Los días y las horas pasaron normalmente para Fran. Un hombre cruzaba la calle. Una mujer se encontraba en una camilla de hospital. Un grupo de jóvenes extranjeros decidieron que era buena idea saltar de un acantilado y zambullirse en un lago. Una semana llena de virus. Una semana muy agitada para los pequeños dedos de fran. Una semana llena de titulares de primera plana, llena de reportajes a familiares, amigos, policías; llena de investigaciones, aunque algunas sin darle mucha importancia al caso. Una semana muy agotadora para este ente experto en el arte de hackear. Tan agotadora, que tuvo que poner sus computadoras en modo automático para poder descansar unas pocas horas. Grave error.

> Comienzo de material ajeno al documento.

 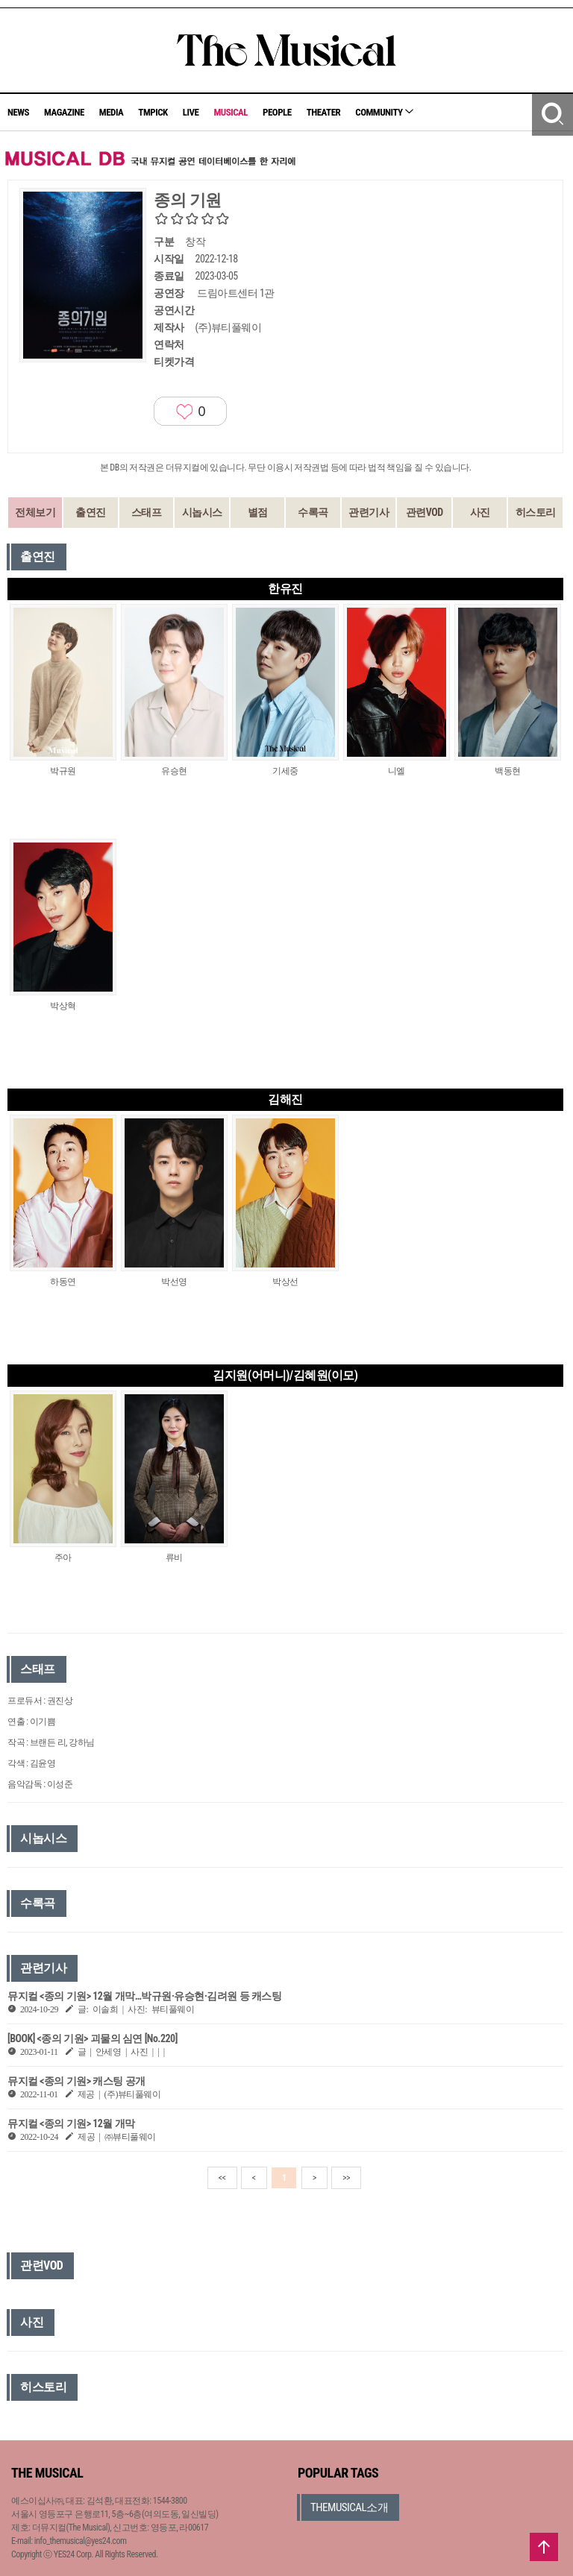 I want to click on 관련기사, so click(x=368, y=512).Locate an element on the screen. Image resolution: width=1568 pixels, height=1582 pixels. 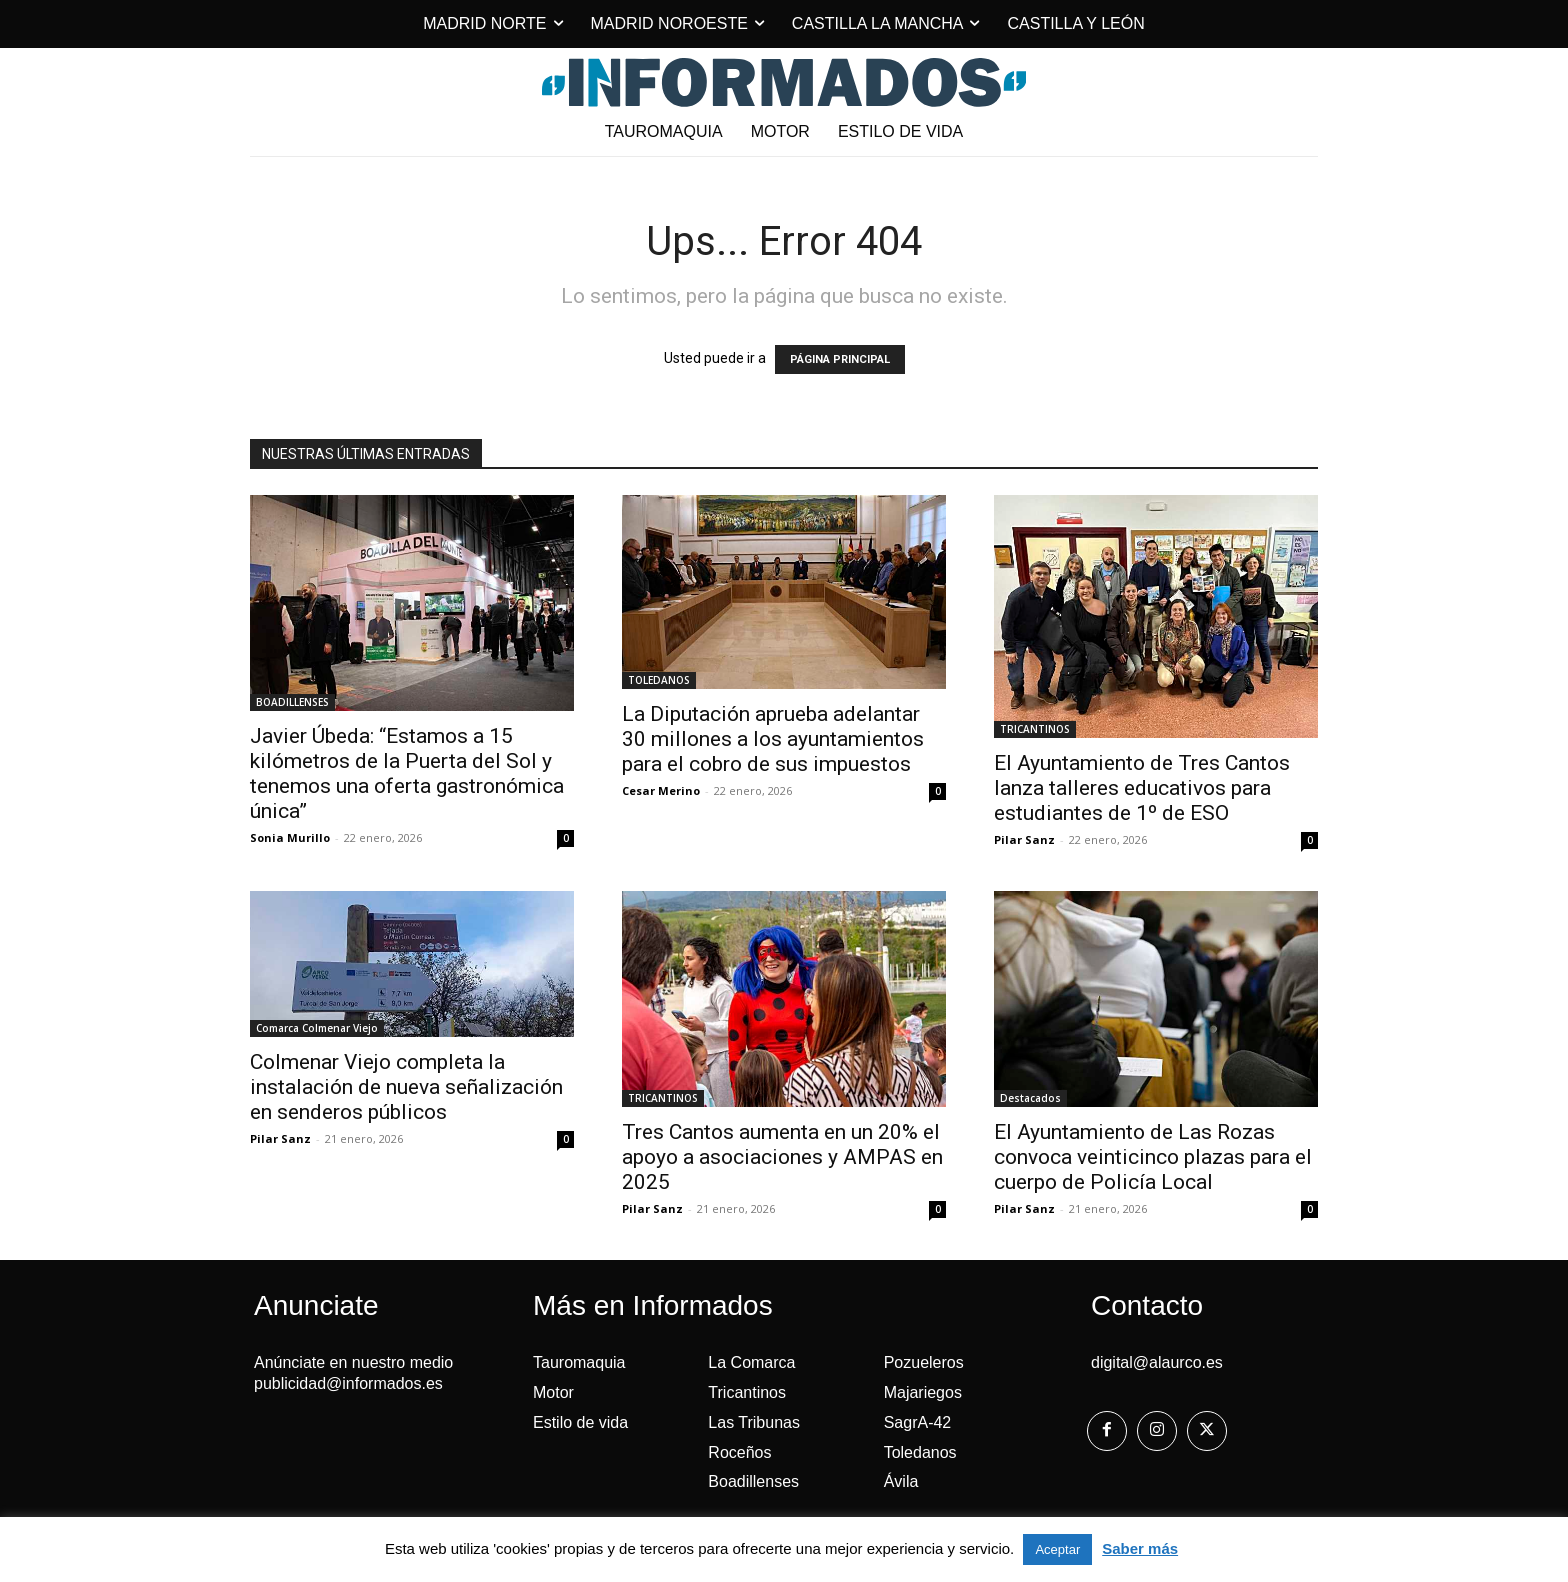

Lo que pretendía ser un pequeño descanso, terminó siendo una larga siesta de ocho largas horas. Está claro que hay casos en que el modo automático no es tan eficiente como cuando la persona es la que está a cargo. Fran se daría cuenta de eso de la peor de las maneras.

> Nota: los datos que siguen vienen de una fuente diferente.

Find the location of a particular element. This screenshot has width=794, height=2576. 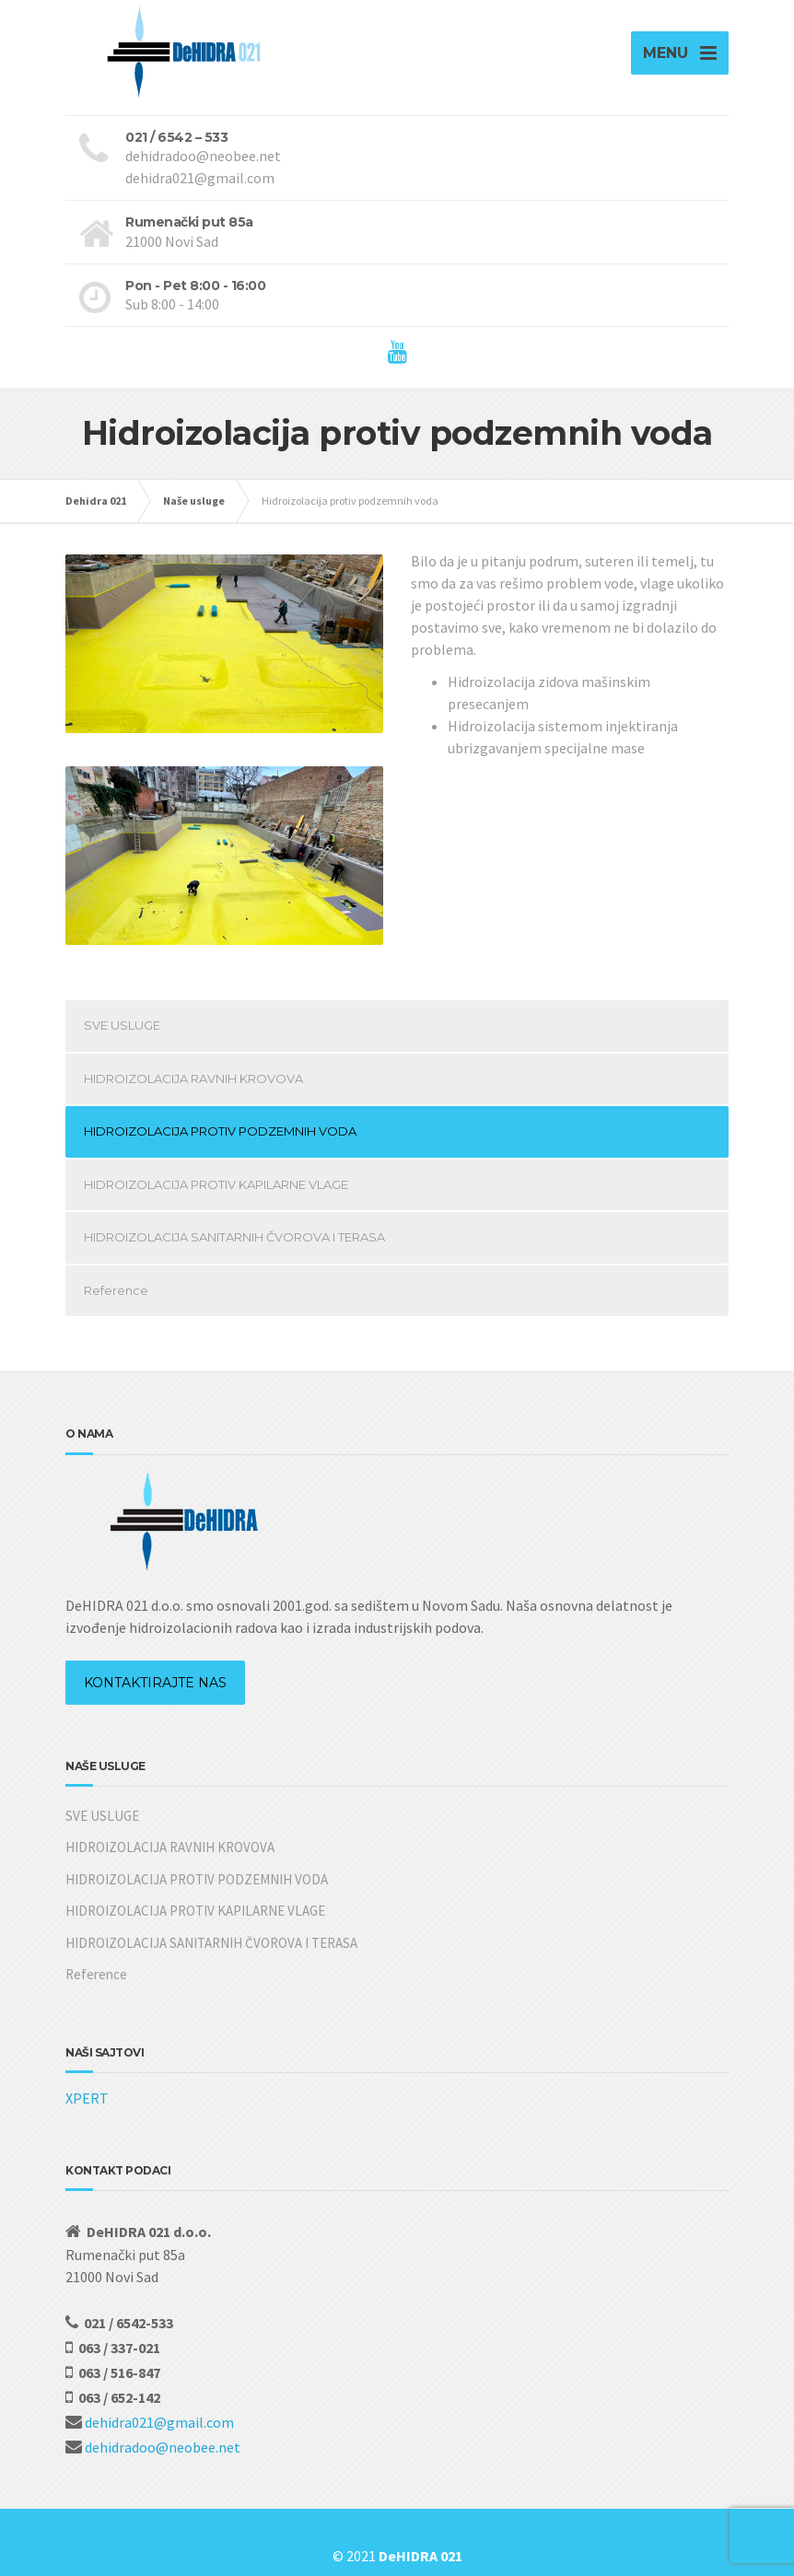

Alguien había hackeado la computadora del máximo hacker; del controlador de todo. Una persona, digámosle Andy, vestida totalmente de blanco, que desentonaba completamente con la de fran, que consistía en un par de jogginetas grises, con unas manchas de café que se le había derramado esa vez que se había quedado dormido y no se había dado cuenta de la sirena, y una camiseta color naranja con una gran mancha roja de la salsa de los fideos que se le había caído mientras cenaba la otra noche.

Los botones habían sido cambiados. En vez de llenar de virus y acabar con las vidas de las personas, ahora limpiaban todas las impurezas, alargaba las vidas de aquellos a quienes les correspondería morir. Las personas en los hospitales comenzaron a responder a los tratamientos. Los autos a toda prisa lograban esquivar a los peatones que cruzaban las calles. Incluso los drogadictos y alcohólicos comenzaban a alejarse de aquellas dañinas costumbres.

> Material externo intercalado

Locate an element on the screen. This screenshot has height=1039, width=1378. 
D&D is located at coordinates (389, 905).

Nada pudo hacer Fran para recuperar el control sobre su máquina mortal. Desarmó y volvió a armar la computadora. Incluso se puso en contacto con viejos conocidos para tratar de arreglar la situación. Pero nada parecía tener efecto.

Por su parte, Andy comenzó a dedicarse a su ardua tarea de enmendar el mundo y a las personas que vivían en él. Primero comenzó por los enfermos. Mejoró las situaciones de cada uno e incluso llegó a curar del todo a los que parecían no tener remedio. Luego siguió con los drogadictos y alcohólicos, a quienes les quitó todas esas sustancias que los llevaban al abismo, y les dio nuevas metas en la vida: una familia, un empleo, un proyecto a futuro. Las guerras fueron difíciles de solucionar, pero, como ya podemos darnos cuenta, no mucho es imposible para este salvador de la humanidad.

Y, poco a poco, el mundo parecía ser un lugar mejor, un lugar más pacífico. Los conflictos fueron arreglados, las enfermedades curadas, e incluso la delincuencia parecía haber desaparecido. La armonía reinaba sobre este mundo que tanto se caracterizó por la constante violencia y muerte. Hasta que, claro, Fran encontró lo que estaba dañado en su computadora. Ya le parecía haber escuchado que alguien entraba a su habitación aquella noche. Sino era nada más ni nada menos que el interruptor. Todavía no entendía por qué se le había ocurrido la estúpida idea de poner ese estúpido interruptor detrás del monitor. Seguramente porque nunca había pensado que esto podría suceder, por lo que no le dio mucha importancia. Pues claro, con tan solo bajar un pequeño interruptor podría cambiar el destino de toda la humanidad. Al fin y al cabo, Fran no eran tan inteligente como pensaba. Había sido vencido por una simple persona con un plan casi imposible. Pero no. La fuerza de voluntad puede vencer todo. Excepto a la muerte, claro.